**Provided records**
#####
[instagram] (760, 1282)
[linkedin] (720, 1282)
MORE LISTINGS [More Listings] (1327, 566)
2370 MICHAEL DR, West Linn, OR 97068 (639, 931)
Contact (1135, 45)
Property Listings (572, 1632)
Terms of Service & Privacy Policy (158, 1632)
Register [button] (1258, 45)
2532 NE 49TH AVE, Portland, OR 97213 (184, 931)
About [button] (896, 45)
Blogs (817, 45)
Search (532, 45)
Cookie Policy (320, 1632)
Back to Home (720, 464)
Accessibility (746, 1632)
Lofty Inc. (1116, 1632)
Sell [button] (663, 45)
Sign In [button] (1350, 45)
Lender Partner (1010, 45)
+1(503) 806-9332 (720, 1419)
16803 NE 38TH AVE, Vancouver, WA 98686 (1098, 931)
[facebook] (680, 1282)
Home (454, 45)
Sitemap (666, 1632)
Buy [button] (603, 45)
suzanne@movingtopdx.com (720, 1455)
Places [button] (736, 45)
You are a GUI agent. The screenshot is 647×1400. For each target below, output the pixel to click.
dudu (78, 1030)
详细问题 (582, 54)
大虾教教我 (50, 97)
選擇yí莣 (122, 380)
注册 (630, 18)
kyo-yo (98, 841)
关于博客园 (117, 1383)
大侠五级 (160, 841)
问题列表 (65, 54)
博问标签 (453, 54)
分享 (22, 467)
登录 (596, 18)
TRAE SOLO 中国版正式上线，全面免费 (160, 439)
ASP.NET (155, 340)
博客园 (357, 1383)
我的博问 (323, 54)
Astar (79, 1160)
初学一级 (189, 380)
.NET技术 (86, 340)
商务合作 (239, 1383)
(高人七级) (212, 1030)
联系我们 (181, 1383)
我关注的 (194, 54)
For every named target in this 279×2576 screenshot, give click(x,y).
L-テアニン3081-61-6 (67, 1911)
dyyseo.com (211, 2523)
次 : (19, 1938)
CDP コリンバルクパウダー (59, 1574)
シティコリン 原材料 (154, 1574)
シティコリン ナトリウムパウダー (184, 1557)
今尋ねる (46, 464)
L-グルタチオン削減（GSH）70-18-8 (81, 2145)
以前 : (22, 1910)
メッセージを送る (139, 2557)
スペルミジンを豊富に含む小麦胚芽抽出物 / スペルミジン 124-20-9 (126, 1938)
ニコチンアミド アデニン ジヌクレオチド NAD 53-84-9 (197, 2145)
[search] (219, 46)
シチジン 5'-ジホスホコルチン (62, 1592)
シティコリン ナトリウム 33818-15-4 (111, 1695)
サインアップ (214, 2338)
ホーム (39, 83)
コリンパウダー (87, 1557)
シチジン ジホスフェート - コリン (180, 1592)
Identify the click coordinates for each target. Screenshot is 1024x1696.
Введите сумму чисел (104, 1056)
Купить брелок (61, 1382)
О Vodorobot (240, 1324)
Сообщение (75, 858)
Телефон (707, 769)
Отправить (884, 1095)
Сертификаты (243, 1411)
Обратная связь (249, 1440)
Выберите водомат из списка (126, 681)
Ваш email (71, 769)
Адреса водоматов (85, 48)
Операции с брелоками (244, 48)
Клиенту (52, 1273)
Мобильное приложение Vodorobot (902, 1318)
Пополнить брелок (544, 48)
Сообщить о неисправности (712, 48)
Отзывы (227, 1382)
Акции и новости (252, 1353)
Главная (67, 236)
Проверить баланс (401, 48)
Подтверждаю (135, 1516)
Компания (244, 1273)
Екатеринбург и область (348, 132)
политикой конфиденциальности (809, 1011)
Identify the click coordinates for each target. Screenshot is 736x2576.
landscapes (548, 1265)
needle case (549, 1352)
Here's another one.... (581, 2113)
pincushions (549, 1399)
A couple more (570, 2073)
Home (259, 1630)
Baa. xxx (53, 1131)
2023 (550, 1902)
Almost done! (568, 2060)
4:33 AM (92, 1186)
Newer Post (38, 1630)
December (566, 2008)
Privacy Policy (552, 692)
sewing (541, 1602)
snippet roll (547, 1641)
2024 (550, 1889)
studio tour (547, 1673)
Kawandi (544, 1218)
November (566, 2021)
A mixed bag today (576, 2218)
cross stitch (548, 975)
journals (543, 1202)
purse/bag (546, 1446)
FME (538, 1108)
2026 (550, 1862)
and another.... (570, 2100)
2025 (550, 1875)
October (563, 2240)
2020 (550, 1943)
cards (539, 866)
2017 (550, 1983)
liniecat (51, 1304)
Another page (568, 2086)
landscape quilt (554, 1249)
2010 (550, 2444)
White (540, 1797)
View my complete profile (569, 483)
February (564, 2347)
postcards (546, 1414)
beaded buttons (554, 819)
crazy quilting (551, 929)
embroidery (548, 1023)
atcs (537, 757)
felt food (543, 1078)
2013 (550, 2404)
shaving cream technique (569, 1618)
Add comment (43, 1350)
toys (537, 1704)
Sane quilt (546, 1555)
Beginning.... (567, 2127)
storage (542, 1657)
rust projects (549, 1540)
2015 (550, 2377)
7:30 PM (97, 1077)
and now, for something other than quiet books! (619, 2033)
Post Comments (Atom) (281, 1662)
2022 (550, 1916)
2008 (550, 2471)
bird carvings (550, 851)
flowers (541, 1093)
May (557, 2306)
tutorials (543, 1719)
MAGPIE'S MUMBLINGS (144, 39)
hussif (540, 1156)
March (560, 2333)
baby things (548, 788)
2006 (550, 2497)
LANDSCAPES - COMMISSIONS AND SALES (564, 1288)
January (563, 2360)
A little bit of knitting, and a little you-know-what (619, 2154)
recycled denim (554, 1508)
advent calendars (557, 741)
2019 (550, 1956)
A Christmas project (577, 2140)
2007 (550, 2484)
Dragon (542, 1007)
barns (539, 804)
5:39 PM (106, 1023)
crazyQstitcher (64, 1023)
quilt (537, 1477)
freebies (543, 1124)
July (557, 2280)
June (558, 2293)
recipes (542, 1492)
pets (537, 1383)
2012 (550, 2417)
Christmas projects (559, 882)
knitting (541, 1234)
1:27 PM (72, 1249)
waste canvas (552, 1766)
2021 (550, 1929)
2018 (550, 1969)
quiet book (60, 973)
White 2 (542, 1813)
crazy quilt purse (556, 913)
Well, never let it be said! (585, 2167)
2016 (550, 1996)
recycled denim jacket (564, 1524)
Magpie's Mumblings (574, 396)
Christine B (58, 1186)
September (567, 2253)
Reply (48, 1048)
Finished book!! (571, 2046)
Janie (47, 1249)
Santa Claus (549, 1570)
#####
**Exercise**
Would you transcribe, exactly, the lines running from the one that contains "waste canvas (552, 1766)" through the final line of the listing above? Include both ends and nothing else.

**Final answer**
waste canvas (552, 1766)
2021 (550, 1929)
2018 (550, 1969)
quiet book (60, 973)
White 2 (542, 1813)
crazy quilt purse (556, 913)
Well, never let it be said! (585, 2167)
2016 (550, 1996)
recycled denim jacket (564, 1524)
Magpie's Mumblings (574, 396)
Christine B (58, 1186)
September (567, 2253)
Reply (48, 1048)
Finished book!! (571, 2046)
Janie (47, 1249)
Santa Claus (549, 1570)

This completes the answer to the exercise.